Ontario, First Nations to Work Together on Ring of Fire
The Province of Ontario and Matawa-member First Nations are taking another step forward by reaching a landmark agreement that will ensure First Nation communities benefit from the proposed Ring of Fire development.
The regional framework agreement is a first step in a historic, community-based negotiation process, which began in July 2013 at the request of Matawa-member First Nations.
The nine Matawa-member First Nations and the Province of Ontario signed a framework agreement today to move forward with a negotiation process on a community-based regional approach to development in the Ring of Fire.
The agreement ensures First Nations and Ontario can work together to advance Ring of Fire opportunities, including regional long-term environmental monitoring and enhanced participation in environmental assessment processes, resource revenue sharing, economic supports, regional and community infrastructure.
Michael Gravelle, Minister of Northern Development and Mines, signed the Regional Framework on behalf of Ontario.
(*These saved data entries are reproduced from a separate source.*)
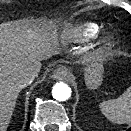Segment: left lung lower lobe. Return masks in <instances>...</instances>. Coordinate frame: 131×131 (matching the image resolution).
<instances>
[{
  "label": "left lung lower lobe",
  "mask_w": 131,
  "mask_h": 131,
  "mask_svg": "<svg viewBox=\"0 0 131 131\" xmlns=\"http://www.w3.org/2000/svg\"><path fill=\"white\" fill-rule=\"evenodd\" d=\"M127 131H131V128H129Z\"/></svg>",
  "instance_id": "0a47b994"
}]
</instances>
The chiefs signed on behalf of their communities, which included:
- Chief Sonny Gagnon, Aroland First Nations
- Chief Fred Sackaney, Constance Lake First Nation
- Chief Elizabeth Atlookan, Eabametoong First Nation
- Chief Celia Echum, Ginoogaming First Nation
- Chief Elijah Moonias, Marten Falls First Nation
- Acting Chief, Roy Moonias, Neskantaga First Nation
- Chief Johnny Yellowhead, Nibinamik First Nation
- Chief Allen Towegishig, Long Lake #58 First Nation
- Chief Cornelius Wabasse, Webequie First Nation
An official celebration will take place at a later date. Details to be announced.
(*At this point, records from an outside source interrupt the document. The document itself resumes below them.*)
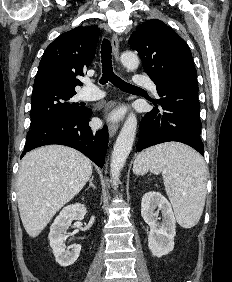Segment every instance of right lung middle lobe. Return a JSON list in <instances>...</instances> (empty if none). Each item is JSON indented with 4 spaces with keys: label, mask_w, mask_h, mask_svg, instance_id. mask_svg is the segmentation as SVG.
<instances>
[{
    "label": "right lung middle lobe",
    "mask_w": 232,
    "mask_h": 282,
    "mask_svg": "<svg viewBox=\"0 0 232 282\" xmlns=\"http://www.w3.org/2000/svg\"><path fill=\"white\" fill-rule=\"evenodd\" d=\"M76 94L72 90L49 89L36 91L31 97V124L35 128L62 114H81L87 108L70 99Z\"/></svg>",
    "instance_id": "obj_1"
}]
</instances>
Investing in the development of the Ring of Fire is part of Ontario’s economic plan that is creating jobs for today and tomorrow. The comprehensive plan and its six priorities focus on Ontario’s greatest strengths — its people and strategic partnerships.
Matawa Chiefs Council is comprised of the Matawa-Member First Nations Chiefs. The First Nations are located in northern Ontario. Five First Nations are remote and accessible only by air or winter road. Four of the First Nations are drive-in communities. All nine First Nations will be impacted by resource development in the area known as the Ring of Fire.